• _WHAT YOU HAVE TO DO_:
All lines from the one with "设为首页 (616, 16)" to the end of the entries below must be written out exactly. Leave out any other line.

[MATERIAL FOR THIS EXERCISE — start]

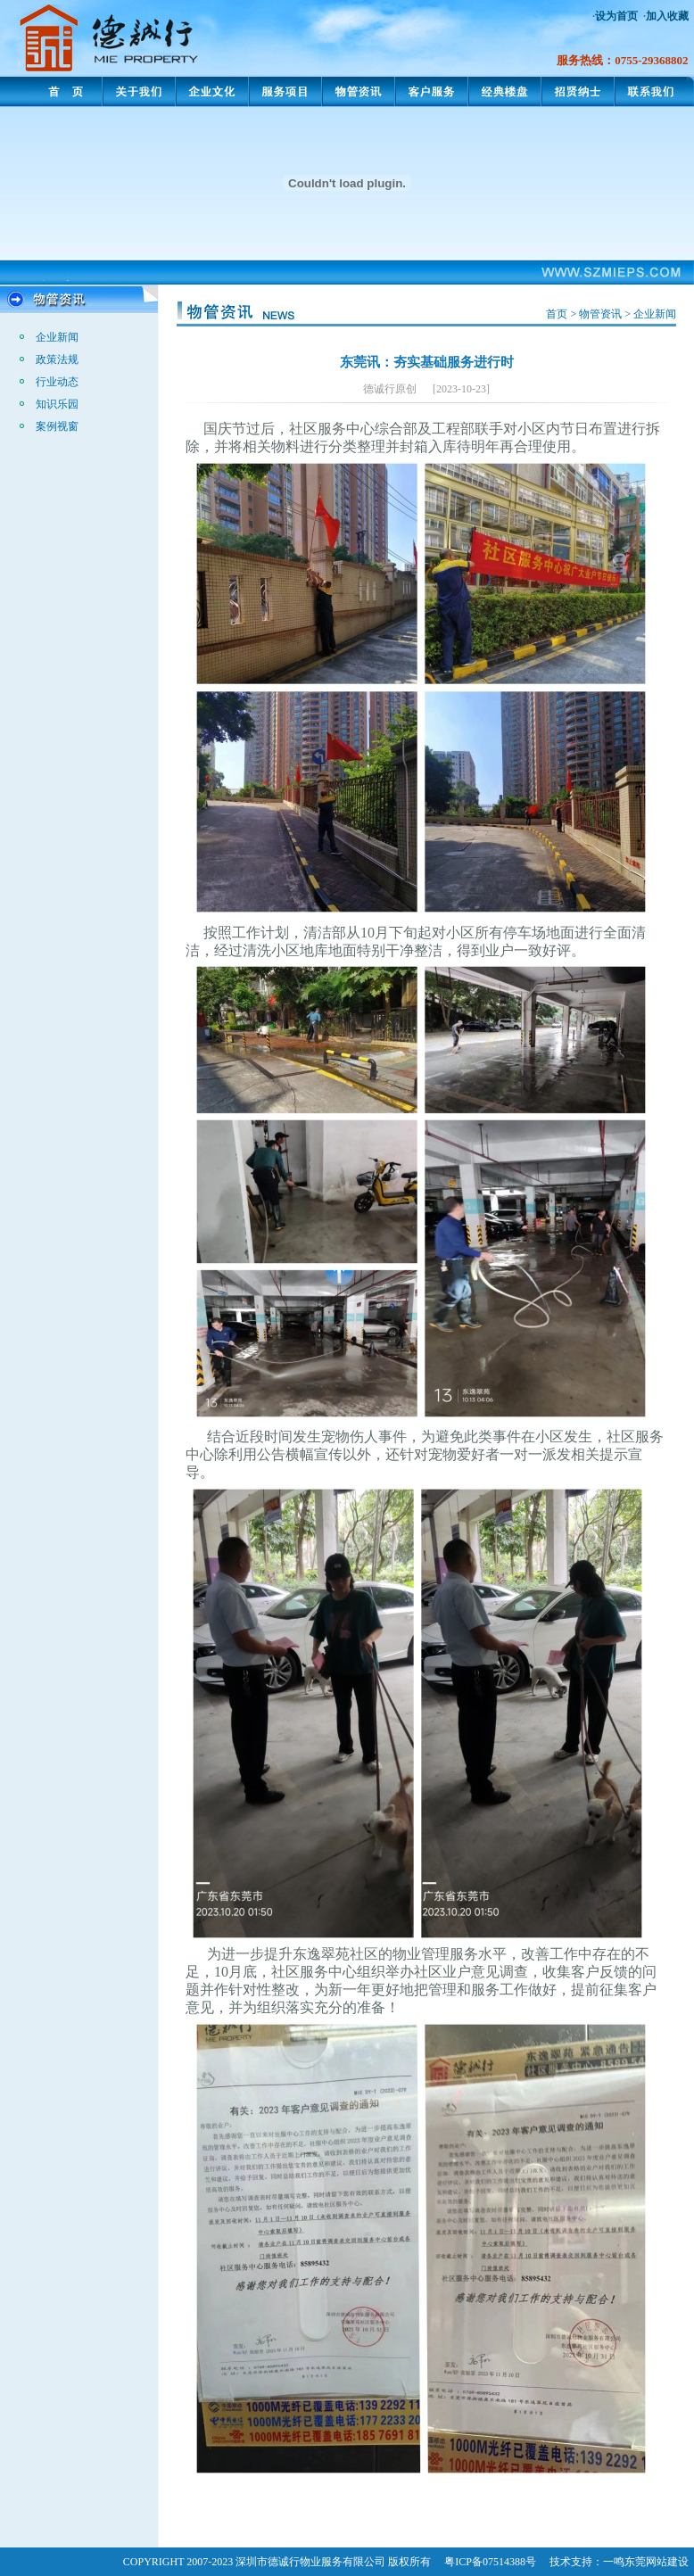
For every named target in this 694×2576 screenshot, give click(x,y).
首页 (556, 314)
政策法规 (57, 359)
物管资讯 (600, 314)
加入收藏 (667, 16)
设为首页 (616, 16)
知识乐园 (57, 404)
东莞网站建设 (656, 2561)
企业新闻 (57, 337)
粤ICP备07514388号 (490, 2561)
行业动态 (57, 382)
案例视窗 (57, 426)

[MATERIAL FOR THIS EXERCISE — finish]

• _FINISHED TASK_:
设为首页 (616, 16)
知识乐园 (57, 404)
东莞网站建设 (656, 2561)
企业新闻 (57, 337)
粤ICP备07514388号 (490, 2561)
行业动态 (57, 382)
案例视窗 (57, 426)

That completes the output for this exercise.